Le Conseil constitutionnel, par sa décision du 14 février 2025, se prononce sur la conformité de l’article 145-4-1 du code de procédure pénale à la Constitution.
Une personne placée en détention provisoire a fait l’objet d’un placement à l’isolement ordonné par le juge d’instruction en charge de l’information. Contestant cette mesure, elle a soulevé une question prioritaire de constitutionnalité transmise par la Cour de cassation le 26 novembre 2024. Le requérant soutient que l’absence de délai légal imparti au juge pour statuer sur le recours méconnaît le droit à un recours juridictionnel effectif. Il invoque également une atteinte à la liberté individuelle, considérant que l’isolement constitue une aggravation substantielle de la privation de liberté déjà subie. Le silence de la loi sur le délai de jugement du recours contre l’isolement d’un détenu provisoire porte-t-il atteinte aux garanties constitutionnelles fondamentales ? Les Sages rejettent ces griefs en affirmant que cette mesure d’exécution n’est pas une privation de liberté et qu’un délai raisonnable s’impose au juge. L’analyse du régime de l’isolement précède l’examen des garanties entourant l’exercice du recours juridictionnel offert à la personne détenue.
**I. La qualification de l’isolement comme simple modalité d’exécution de la détention**
**A. Une mesure distincte de la privation de liberté**
Le Conseil constitutionnel affirme que le placement à l’isolement a pour seul objet de séparer l’intéressé des autres détenus pour les nécessités de l’information. Cette mesure de sûreté ne constitue donc pas une privation de liberté autonome mais une simple modalité d’exécution de la détention provisoire déjà ordonnée. Le juge constitutionnel précise ainsi que « cette mesure d’exécution de la détention provisoire n’entraîne pas, par elle-même, une privation de liberté ». En conséquence, les exigences strictes liées à l’article 66 de la Constitution ne trouvent pas à s’appliquer directement à ce stade de la procédure.
**B. L’exclusion d’une atteinte substantielle à la liberté individuelle**
Le requérant prétendait que l’isolement aggravait la détention au point de constituer une nouvelle privation de liberté exigeant des garanties procédurales plus strictes. Toutefois, le Conseil écarte ce grief en soulignant que l’isolement ne modifie pas la nature juridique du titre de détention dont dépend l’intéressé. Cette approche jurisprudentielle constante permet de maintenir une souplesse nécessaire à la conduite de l’instruction pénale sans pour autant sacrifier les droits fondamentaux. La décision confirme que l’encadrement législatif actuel suffit à garantir le respect des principes constitutionnels de sauvegarde de la liberté et de la sûreté.

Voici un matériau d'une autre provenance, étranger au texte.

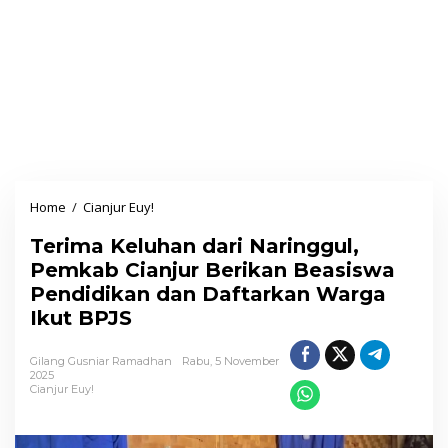
Home
/
Cianjur Euy!
T
e
Terima Keluhan dari Naringgul,
r
Pemkab Cianjur Berikan Beasiswa
i
Pendidikan dan Daftarkan Warga
m
Ikut BPJS
a
K
Gilang Gusniar Ramadhan
Rabu, 5 November
e
2025
Cianjur Euy!
l
u
h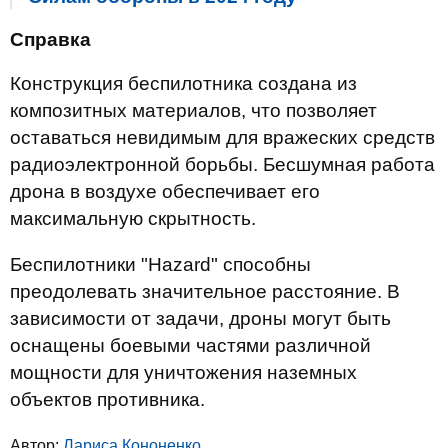
Справка
Конструкция беспилотника создана из
композитных материалов, что позволяет
оставаться невидимым для вражеских средств
радиоэлектронной борьбы. Бесшумная работа
дрона в воздухе обеспечивает его
максимальную скрытность.
Беспилотники "Hazard" способны
преодолевать значительное расстояние. В
зависимости от задачи, дроны могут быть
оснащены боевыми частями различной
мощности для уничтожения наземных
объектов противника.
Автор:
Лариса Кононенко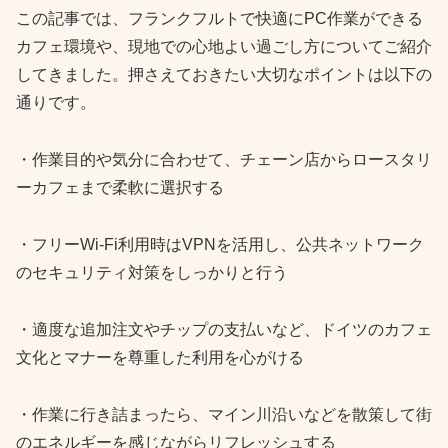
この記事では、フランクフルトで快適にPC作業ができる
カフェ環境や、現地での心地よい過ごし方についてご紹介
してきました。押さえておきたい大切なポイントは以下の
通りです。
・作業目的や気分に合わせて、チェーン店からロースタリ
ーカフェまで柔軟に選択する
・フリーWi-Fi利用時はVPNを活用し、公共ネットワーク
のセキュリティ対策をしっかりと行う
・適度な追加注文やチップの支払いなど、ドイツのカフェ
文化とマナーを尊重した利用を心がける
・作業に行き詰まったら、マイン川沿いなどを散策して街
のエネルギーを感じながらリフレッシュする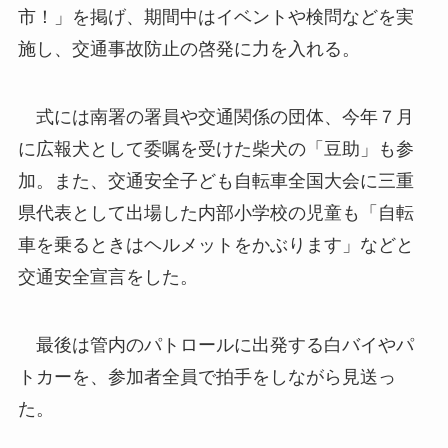
市！」を掲げ、期間中はイベントや検問などを実
施し、交通事故防止の啓発に力を入れる。
式には南署の署員や交通関係の団体、今年７月
に広報犬として委嘱を受けた柴犬の「豆助」も参
加。また、交通安全子ども自転車全国大会に三重
県代表として出場した内部小学校の児童も「自転
車を乗るときはヘルメットをかぶります」などと
交通安全宣言をした。
最後は管内のパトロールに出発する白バイやパ
トカーを、参加者全員で拍手をしながら見送っ
た。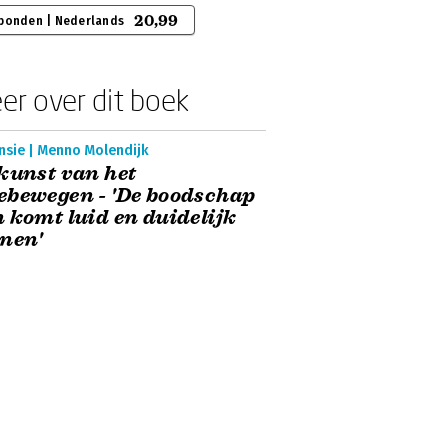
20,99
bonden | Nederlands
er over dit boek
nsie | Menno Molendijk
kunst van het
bewegen - 'De boodschap
 komt luid en duidelijk
nen'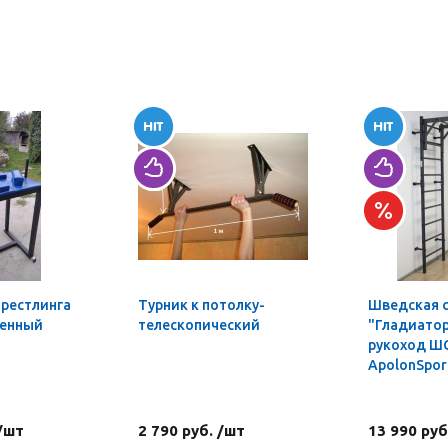
мрестлинга
Турник к потолку-
Шведская 
ленный
телескопический
"Гладиатор
рукоход Ш
ApolonSpor
 /шт
2 790 руб. /шт
13 990 руб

Cette qualification juridique de la mesure permet alors d’apprécier la portée réelle des garanties procédurales offertes au justiciable en matière de délais de jugement.
**II. L’effectivité du recours juridictionnel garantie par le délai raisonnable**
**A. La substitution du standard de raisonnabilité au délai légal fixe**
Le droit à un recours effectif, fondé sur l’article 16 de la Déclaration de 1789, impose que les personnes puissent contester utilement les mesures les concernant. Bien que la loi ne fixe aucun délai précis, le Conseil rappelle que « le juge doit toujours statuer dans un délai raisonnable ». Cette obligation générale permet de pallier l’absence de mention textuelle d’un bref délai pour le président de la chambre de l’instruction saisi du recours. L’absence de rigueur temporelle législative est ainsi compensée par l’exigence jurisprudentielle d’une célérité adaptée à la situation de la personne faisant l’objet de l’isolement.
**B. La permanence des voies de droit offertes à la personne détenue**
L’effectivité de la protection réside également dans la possibilité pour la personne « de saisir à tout moment le président de la chambre de l’instruction ». Ce droit de saisine permanent assure que le maintien à l’isolement reste proportionné aux nécessités changeantes de l’information judiciaire en cours de procédure. Enfin, le juge doit veiller au respect de la dignité de la personne humaine, conformément aux dispositions protectrices énoncées par le code pénitentiaire. La déclaration de conformité de l’article 145-4-1 du code de procédure pénale clôt ainsi le débat sur la constitutionnalité de ce régime d’isolement judiciaire.